• WHAT YOU NEED TO DO: The answer must be every line from the entries below that contains "Follow".

◇ ◇ ◇ ◇

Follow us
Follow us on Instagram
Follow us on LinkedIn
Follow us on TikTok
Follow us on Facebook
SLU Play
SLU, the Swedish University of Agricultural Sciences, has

◇ ◇ ◇ ◇

• EXERCISE RESULT:
Follow us
Follow us on Instagram
Follow us on LinkedIn
Follow us on TikTok
Follow us on Facebook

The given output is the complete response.